(Problem description) Give the entries again, word for word.

(Data shown)
######

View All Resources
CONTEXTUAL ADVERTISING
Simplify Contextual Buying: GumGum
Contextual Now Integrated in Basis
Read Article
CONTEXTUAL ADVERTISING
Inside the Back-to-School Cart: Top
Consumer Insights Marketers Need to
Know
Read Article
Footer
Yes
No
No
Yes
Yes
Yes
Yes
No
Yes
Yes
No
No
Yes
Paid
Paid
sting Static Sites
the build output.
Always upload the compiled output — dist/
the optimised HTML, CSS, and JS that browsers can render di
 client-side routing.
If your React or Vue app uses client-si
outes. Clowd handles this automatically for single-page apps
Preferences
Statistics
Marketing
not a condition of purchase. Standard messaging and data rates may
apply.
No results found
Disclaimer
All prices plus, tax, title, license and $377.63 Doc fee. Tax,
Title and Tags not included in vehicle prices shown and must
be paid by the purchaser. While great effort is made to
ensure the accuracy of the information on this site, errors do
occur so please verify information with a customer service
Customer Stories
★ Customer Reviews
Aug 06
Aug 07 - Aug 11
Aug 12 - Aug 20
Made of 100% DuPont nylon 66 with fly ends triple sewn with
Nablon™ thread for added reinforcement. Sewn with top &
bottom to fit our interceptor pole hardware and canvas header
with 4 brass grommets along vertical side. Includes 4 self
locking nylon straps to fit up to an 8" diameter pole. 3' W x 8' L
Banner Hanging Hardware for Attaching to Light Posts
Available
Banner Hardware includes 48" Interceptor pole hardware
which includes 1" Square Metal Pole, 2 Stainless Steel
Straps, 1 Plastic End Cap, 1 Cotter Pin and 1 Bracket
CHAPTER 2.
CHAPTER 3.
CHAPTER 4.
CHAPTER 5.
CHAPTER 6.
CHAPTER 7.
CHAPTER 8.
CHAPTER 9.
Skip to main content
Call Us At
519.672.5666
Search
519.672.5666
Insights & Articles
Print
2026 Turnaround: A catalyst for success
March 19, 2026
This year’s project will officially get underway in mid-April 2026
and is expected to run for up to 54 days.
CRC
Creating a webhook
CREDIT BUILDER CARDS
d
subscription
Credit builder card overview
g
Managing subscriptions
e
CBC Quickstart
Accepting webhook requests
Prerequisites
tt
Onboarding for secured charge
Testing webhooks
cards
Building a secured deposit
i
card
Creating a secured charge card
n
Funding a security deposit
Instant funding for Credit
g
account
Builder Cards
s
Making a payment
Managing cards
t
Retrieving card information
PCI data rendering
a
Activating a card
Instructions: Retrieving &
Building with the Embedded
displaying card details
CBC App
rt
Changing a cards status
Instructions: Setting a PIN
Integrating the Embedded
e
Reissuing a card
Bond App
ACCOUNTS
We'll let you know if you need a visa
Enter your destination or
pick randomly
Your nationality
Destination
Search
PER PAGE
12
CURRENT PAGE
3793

######

(Answer area)
View All Resources
CONTEXTUAL ADVERTISING
Simplify Contextual Buying: GumGum
Contextual Now Integrated in Basis
Read Article
CONTEXTUAL ADVERTISING
Inside the Back-to-School Cart: Top
Consumer Insights Marketers Need to
Know
Read Article
Footer
Yes
No
No
Yes
Yes
Yes
Yes
No
Yes
Yes
No
No
Yes
Paid
Paid
sting Static Sites
the build output.
Always upload the compiled output — dist/
the optimised HTML, CSS, and JS that browsers can render di
 client-side routing.
If your React or Vue app uses client-si
outes. Clowd handles this automatically for single-page apps
Preferences
Statistics
Marketing
not a condition of purchase. Standard messaging and data rates may
apply.
No results found
Disclaimer
All prices plus, tax, title, license and $377.63 Doc fee. Tax,
Title and Tags not included in vehicle prices shown and must
be paid by the purchaser. While great effort is made to
ensure the accuracy of the information on this site, errors do
occur so please verify information with a customer service
Customer Stories
★ Customer Reviews
Aug 06
Aug 07 - Aug 11
Aug 12 - Aug 20
Made of 100% DuPont nylon 66 with fly ends triple sewn with
Nablon™ thread for added reinforcement. Sewn with top &
bottom to fit our interceptor pole hardware and canvas header
with 4 brass grommets along vertical side. Includes 4 self
locking nylon straps to fit up to an 8" diameter pole. 3' W x 8' L
Banner Hanging Hardware for Attaching to Light Posts
Available
Banner Hardware includes 48" Interceptor pole hardware
which includes 1" Square Metal Pole, 2 Stainless Steel
Straps, 1 Plastic End Cap, 1 Cotter Pin and 1 Bracket
CHAPTER 2.
CHAPTER 3.
CHAPTER 4.
CHAPTER 5.
CHAPTER 6.
CHAPTER 7.
CHAPTER 8.
CHAPTER 9.
Skip to main content
Call Us At
519.672.5666
Search
519.672.5666
Insights & Articles
Print
2026 Turnaround: A catalyst for success
March 19, 2026
This year’s project will officially get underway in mid-April 2026
and is expected to run for up to 54 days.
CRC
Creating a webhook
CREDIT BUILDER CARDS
d
subscription
Credit builder card overview
g
Managing subscriptions
e
CBC Quickstart
Accepting webhook requests
Prerequisites
tt
Onboarding for secured charge
Testing webhooks
cards
Building a secured deposit
i
card
Creating a secured charge card
n
Funding a security deposit
Instant funding for Credit
g
account
Builder Cards
s
Making a payment
Managing cards
t
Retrieving card information
PCI data rendering
a
Activating a card
Instructions: Retrieving &
Building with the Embedded
displaying card details
CBC App
rt
Changing a cards status
Instructions: Setting a PIN
Integrating the Embedded
e
Reissuing a card
Bond App
ACCOUNTS
We'll let you know if you need a visa
Enter your destination or
pick randomly
Your nationality
Destination
Search
PER PAGE
12
CURRENT PAGE
3793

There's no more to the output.